## EXERCISE OBJECTIVE
An exact transcription is needed of the lines below from the one with "sadol na chrbát" through the one with "تصاویر کمتر دیده", with no other lines and no pictures.

## EXTRACTED ENTRIES
━━━━━━━━
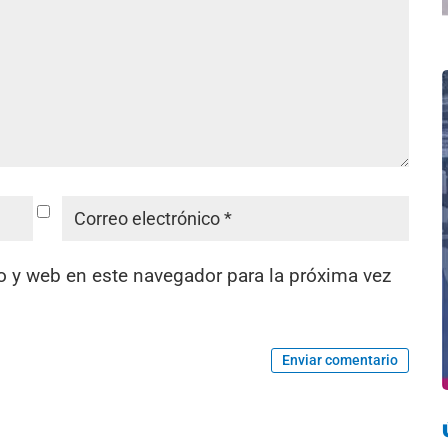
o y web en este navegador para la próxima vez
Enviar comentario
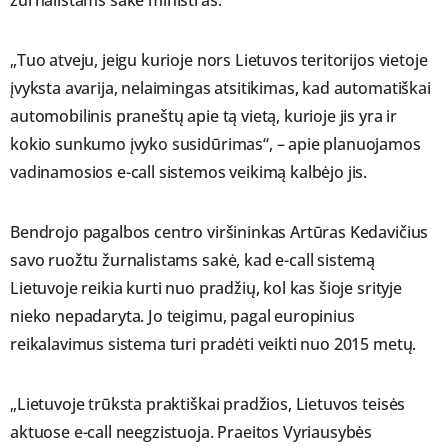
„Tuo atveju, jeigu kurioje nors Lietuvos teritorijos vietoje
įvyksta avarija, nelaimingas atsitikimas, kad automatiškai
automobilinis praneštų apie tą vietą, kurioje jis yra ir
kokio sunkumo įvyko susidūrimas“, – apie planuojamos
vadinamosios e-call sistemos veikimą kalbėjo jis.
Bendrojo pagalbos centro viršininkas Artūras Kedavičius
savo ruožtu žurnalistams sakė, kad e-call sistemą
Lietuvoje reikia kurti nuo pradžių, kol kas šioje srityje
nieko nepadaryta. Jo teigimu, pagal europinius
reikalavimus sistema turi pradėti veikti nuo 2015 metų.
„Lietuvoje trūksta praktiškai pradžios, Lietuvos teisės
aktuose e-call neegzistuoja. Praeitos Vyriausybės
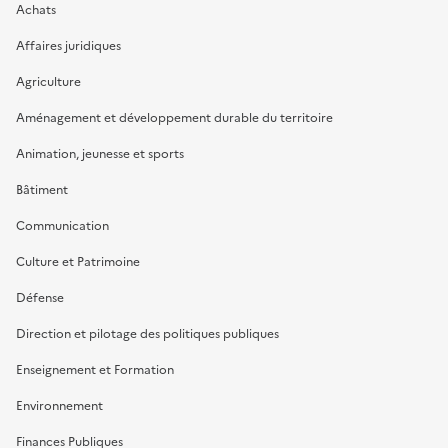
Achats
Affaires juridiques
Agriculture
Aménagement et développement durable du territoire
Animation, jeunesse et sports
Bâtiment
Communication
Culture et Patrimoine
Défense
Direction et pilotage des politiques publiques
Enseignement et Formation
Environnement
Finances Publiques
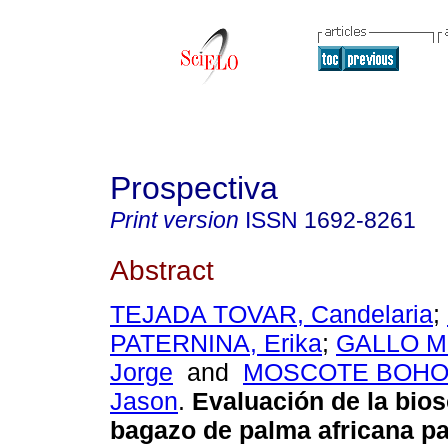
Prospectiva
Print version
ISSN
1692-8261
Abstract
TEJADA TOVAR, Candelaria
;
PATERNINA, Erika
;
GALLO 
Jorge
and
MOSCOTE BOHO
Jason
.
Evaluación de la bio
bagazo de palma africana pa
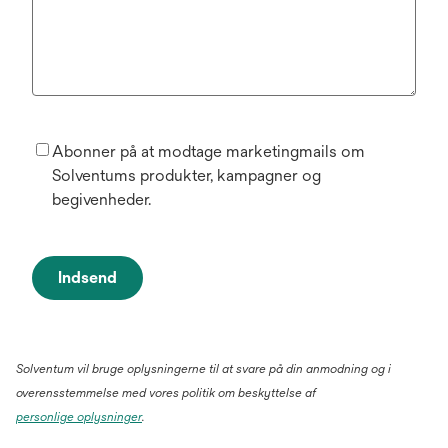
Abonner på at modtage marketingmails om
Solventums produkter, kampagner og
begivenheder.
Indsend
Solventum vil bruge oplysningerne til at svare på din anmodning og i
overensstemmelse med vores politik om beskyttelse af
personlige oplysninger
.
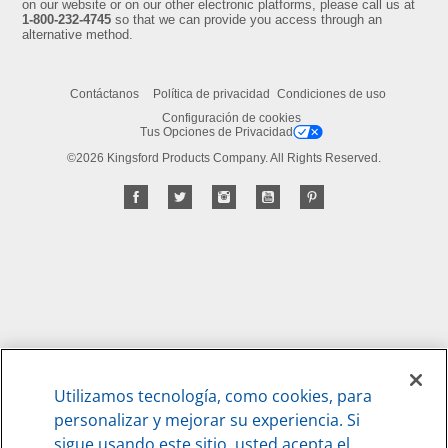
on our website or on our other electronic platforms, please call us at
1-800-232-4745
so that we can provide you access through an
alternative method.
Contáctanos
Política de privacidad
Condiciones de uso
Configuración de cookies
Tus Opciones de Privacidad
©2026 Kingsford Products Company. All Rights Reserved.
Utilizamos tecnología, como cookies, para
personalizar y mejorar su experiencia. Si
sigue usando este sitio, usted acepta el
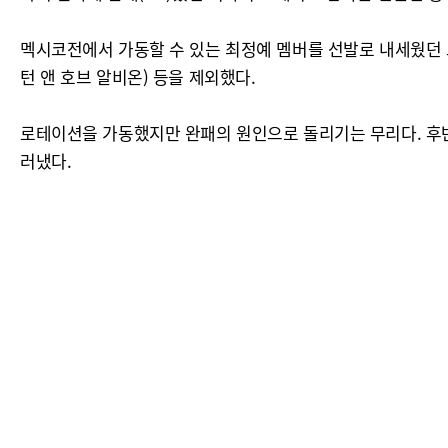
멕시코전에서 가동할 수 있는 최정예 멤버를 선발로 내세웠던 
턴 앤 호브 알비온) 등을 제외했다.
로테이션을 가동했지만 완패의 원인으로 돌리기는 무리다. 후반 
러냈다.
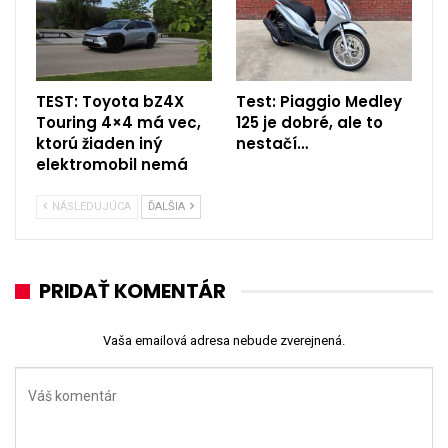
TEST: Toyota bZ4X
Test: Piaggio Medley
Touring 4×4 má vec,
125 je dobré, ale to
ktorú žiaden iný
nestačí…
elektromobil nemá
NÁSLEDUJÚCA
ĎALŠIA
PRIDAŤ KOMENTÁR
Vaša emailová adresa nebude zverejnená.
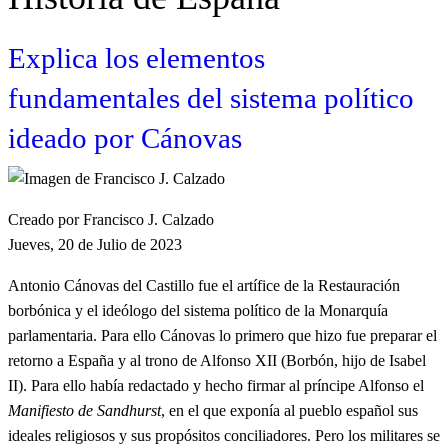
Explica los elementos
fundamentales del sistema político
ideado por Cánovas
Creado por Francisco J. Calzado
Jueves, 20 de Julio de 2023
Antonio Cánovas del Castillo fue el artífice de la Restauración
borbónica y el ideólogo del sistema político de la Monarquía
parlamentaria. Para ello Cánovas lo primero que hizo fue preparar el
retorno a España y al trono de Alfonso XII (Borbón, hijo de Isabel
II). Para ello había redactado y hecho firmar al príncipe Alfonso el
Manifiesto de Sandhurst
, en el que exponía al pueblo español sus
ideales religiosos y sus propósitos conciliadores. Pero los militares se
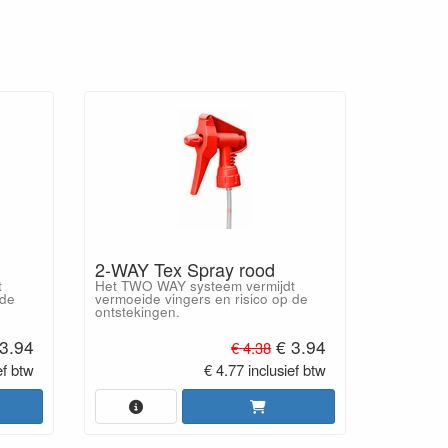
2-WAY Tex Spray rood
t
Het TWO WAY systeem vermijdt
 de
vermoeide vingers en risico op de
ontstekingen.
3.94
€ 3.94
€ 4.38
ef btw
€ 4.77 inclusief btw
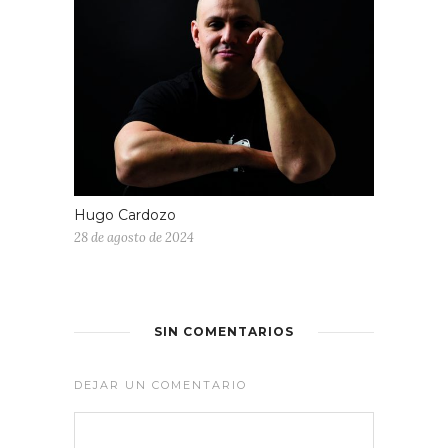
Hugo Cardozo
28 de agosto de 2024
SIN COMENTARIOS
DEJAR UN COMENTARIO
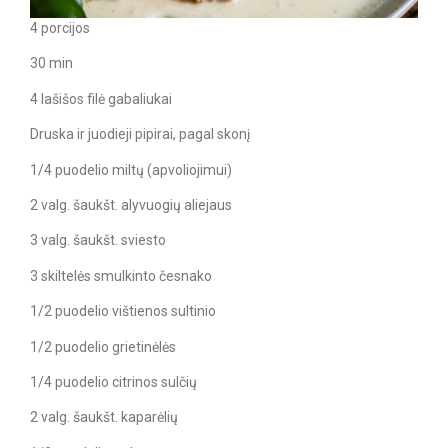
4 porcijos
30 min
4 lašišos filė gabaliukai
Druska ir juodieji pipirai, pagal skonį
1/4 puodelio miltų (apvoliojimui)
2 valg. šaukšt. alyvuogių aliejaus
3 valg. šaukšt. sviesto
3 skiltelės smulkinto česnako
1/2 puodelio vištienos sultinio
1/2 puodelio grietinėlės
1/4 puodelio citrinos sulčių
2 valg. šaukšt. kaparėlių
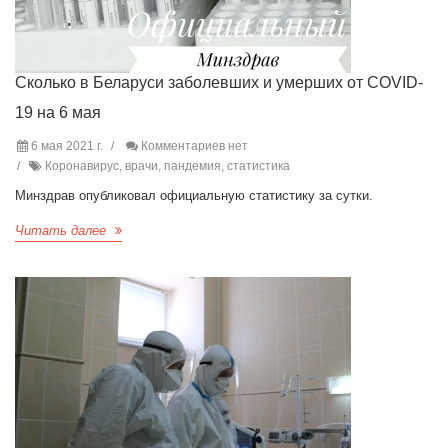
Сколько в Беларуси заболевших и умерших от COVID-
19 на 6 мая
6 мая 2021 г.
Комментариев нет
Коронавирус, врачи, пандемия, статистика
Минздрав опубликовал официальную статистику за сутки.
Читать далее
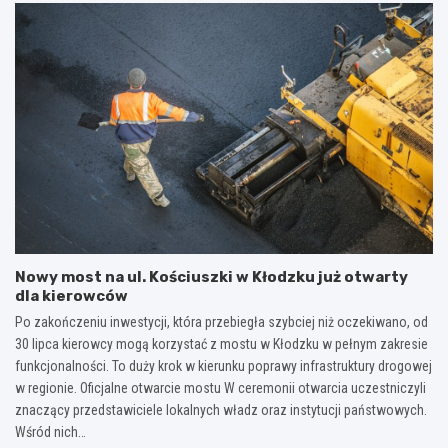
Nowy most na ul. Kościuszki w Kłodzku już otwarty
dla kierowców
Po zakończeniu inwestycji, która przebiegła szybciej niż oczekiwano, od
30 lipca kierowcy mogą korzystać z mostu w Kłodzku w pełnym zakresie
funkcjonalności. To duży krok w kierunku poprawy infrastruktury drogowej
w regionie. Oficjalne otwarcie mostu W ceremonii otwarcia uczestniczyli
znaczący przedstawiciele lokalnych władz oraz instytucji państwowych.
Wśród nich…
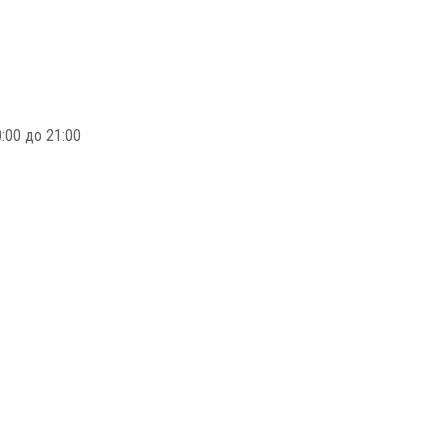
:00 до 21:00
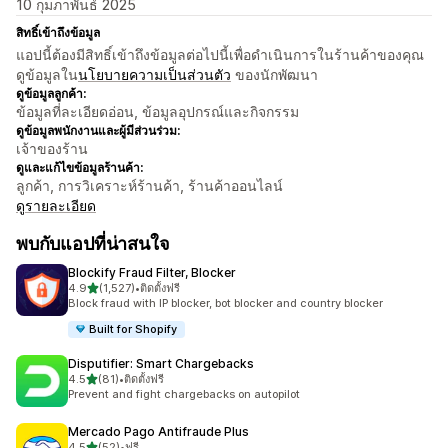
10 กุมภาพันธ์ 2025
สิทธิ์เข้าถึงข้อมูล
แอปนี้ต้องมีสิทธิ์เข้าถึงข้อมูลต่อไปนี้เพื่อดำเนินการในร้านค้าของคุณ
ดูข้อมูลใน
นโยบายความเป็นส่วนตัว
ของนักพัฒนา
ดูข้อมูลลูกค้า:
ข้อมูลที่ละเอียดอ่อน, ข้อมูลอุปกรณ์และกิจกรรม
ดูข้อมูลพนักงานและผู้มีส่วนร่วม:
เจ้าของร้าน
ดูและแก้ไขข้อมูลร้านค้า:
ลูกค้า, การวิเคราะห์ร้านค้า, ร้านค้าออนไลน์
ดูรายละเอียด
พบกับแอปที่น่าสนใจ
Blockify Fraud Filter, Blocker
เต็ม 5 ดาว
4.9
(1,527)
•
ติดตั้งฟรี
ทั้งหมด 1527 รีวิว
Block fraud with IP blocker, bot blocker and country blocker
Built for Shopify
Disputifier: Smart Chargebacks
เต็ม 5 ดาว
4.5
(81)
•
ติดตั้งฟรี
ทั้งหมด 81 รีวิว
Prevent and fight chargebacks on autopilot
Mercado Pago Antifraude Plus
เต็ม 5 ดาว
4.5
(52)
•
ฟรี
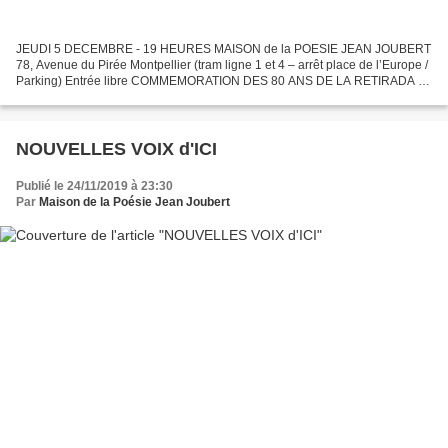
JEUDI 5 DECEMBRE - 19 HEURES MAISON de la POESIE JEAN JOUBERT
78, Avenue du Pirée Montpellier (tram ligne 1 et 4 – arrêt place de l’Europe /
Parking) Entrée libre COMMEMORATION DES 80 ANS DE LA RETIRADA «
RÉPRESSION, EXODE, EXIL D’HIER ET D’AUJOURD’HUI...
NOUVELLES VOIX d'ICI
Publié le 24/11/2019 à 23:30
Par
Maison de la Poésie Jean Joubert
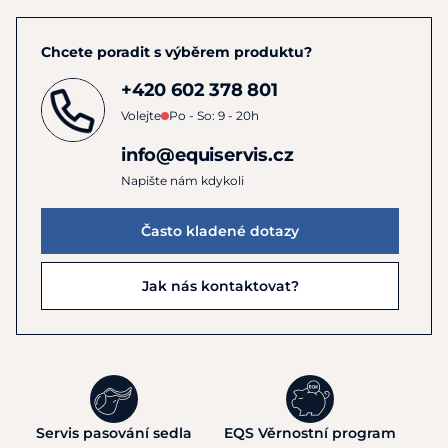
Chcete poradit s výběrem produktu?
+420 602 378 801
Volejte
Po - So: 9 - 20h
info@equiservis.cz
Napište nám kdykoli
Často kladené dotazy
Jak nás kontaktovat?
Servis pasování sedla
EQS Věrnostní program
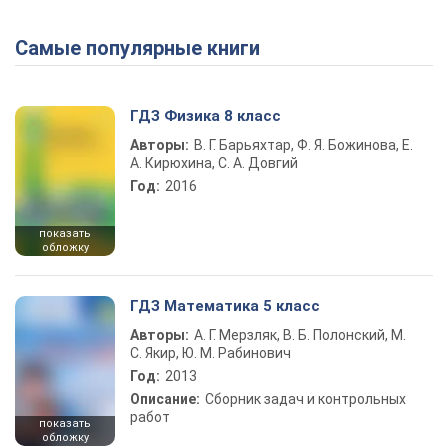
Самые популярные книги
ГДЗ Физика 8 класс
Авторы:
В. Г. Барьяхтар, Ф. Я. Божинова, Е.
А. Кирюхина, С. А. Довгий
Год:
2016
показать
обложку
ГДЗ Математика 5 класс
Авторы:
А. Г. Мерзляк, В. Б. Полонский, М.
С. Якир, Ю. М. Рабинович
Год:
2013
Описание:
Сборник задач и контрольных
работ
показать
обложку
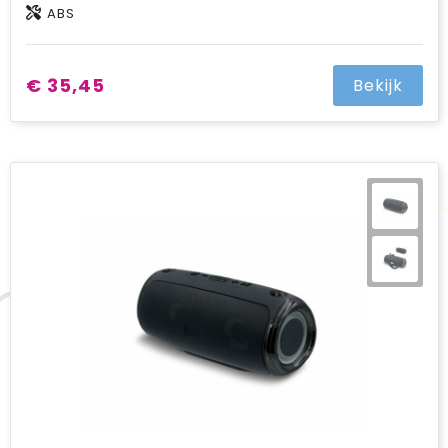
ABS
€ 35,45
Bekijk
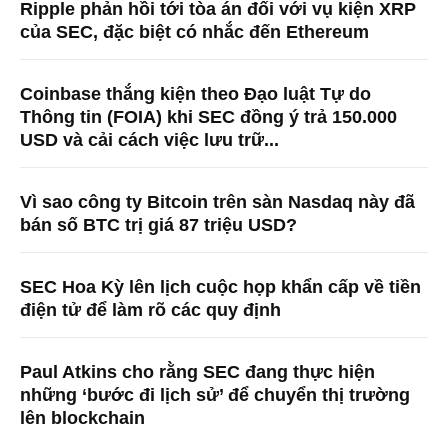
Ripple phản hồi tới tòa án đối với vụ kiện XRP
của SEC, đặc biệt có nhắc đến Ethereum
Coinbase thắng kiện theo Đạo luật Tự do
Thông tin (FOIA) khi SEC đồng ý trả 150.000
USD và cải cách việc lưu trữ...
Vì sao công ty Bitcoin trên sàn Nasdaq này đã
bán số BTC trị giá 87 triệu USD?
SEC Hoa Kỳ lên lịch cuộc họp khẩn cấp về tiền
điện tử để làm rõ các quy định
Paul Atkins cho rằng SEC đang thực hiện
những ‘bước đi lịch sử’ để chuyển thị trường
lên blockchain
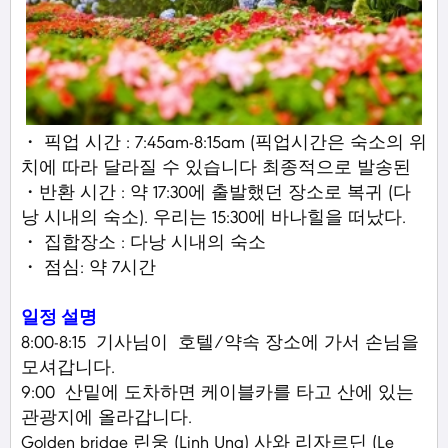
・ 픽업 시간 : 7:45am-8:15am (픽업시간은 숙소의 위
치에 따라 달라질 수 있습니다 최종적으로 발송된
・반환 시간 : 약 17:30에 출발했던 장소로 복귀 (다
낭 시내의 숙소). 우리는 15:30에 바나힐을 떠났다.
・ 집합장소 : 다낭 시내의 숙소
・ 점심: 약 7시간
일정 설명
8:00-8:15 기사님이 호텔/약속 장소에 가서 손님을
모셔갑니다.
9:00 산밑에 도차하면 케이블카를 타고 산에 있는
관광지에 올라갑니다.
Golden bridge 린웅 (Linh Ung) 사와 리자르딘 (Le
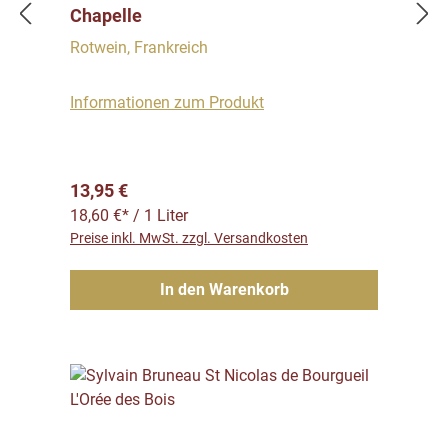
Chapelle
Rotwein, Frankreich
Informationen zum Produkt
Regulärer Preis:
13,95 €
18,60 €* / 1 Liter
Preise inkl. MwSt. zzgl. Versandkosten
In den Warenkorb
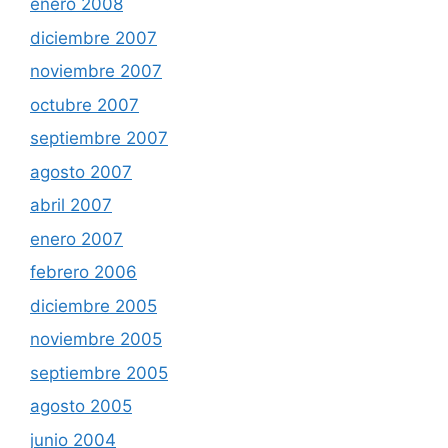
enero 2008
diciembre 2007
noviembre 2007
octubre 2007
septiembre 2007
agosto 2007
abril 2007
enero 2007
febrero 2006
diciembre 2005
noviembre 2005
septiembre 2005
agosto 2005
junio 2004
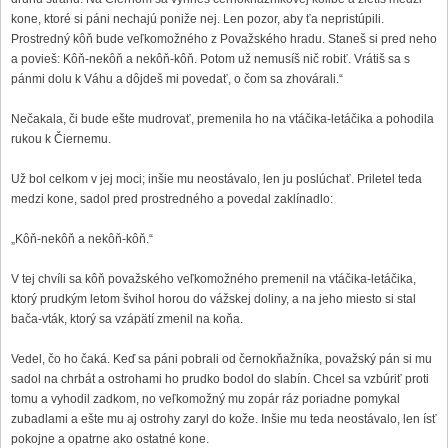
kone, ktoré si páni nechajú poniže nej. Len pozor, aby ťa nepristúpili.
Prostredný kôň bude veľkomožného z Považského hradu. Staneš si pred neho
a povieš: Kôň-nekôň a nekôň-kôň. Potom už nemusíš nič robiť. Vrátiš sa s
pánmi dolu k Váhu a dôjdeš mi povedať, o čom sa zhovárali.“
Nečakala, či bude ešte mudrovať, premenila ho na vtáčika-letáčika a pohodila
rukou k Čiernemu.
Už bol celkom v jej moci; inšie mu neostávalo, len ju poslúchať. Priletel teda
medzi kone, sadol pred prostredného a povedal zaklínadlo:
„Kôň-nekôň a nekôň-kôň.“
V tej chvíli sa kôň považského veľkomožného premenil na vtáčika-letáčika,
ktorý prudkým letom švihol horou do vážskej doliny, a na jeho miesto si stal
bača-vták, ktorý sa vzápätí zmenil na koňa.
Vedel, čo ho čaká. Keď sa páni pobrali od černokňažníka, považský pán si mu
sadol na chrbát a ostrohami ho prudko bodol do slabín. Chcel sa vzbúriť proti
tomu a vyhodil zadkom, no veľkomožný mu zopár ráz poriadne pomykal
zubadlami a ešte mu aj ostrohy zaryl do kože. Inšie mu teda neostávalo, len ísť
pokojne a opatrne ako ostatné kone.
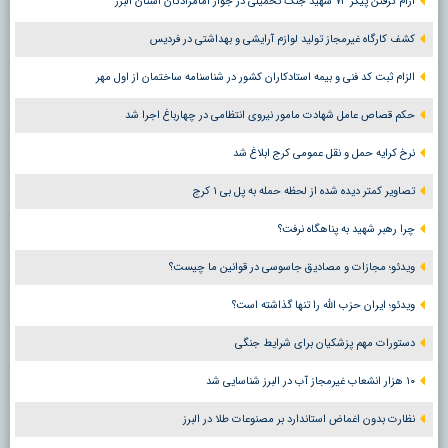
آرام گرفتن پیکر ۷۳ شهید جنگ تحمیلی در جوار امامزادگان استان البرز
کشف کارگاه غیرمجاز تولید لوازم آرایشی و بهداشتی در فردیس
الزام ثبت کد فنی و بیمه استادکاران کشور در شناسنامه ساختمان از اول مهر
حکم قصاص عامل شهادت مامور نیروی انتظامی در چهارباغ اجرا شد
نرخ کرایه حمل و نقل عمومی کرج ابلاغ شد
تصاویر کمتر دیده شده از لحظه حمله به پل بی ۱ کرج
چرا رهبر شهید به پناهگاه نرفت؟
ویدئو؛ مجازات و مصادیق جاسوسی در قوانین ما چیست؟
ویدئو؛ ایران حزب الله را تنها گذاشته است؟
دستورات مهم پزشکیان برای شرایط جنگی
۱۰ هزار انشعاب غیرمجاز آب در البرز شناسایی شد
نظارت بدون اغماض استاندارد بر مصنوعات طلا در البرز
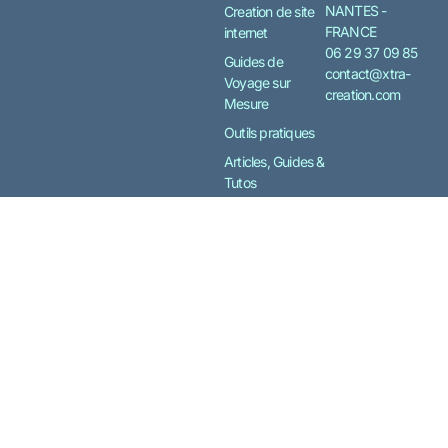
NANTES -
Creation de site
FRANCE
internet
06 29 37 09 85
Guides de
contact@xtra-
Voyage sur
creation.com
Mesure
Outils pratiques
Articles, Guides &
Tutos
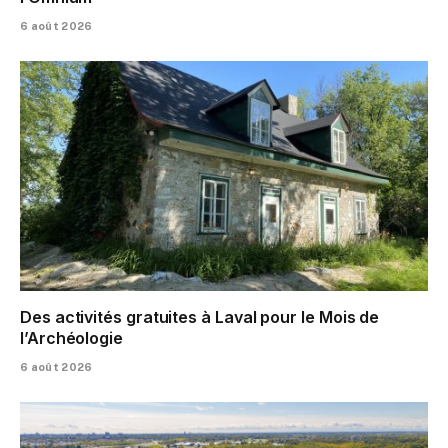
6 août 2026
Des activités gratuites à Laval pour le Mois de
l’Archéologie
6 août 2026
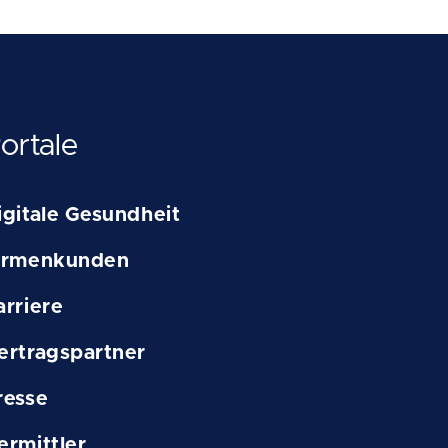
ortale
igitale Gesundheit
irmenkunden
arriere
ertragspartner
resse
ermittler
━━━━━━━━
## FINAL ANSWER
sadol na chrbát a ostrohami ho prudko bodol do slabín. Chcel sa vzbúriť proti
tomu a vyhodil zadkom, no veľkomožný mu zopár ráz poriadne pomykal
zubadlami a ešte mu aj ostrohy zaryl do kože. Inšie mu teda neostávalo, len ísť
pokojne a opatrne ako ostatné kone.
آرام گرفتن پیکر ۷۳ شهید جنگ تحمیلی در جوار امامزادگان استان البرز
کشف کارگاه غیرمجاز تولید لوازم آرایشی و بهداشتی در فردیس
الزام ثبت کد فنی و بیمه استادکاران کشور در شناسنامه ساختمان از اول مهر
حکم قصاص عامل شهادت مامور نیروی انتظامی در چهارباغ اجرا شد
نرخ کرایه حمل و نقل عمومی کرج ابلاغ شد
تصاویر کمتر دیده شده از لحظه حمله به پل بی ۱ کرج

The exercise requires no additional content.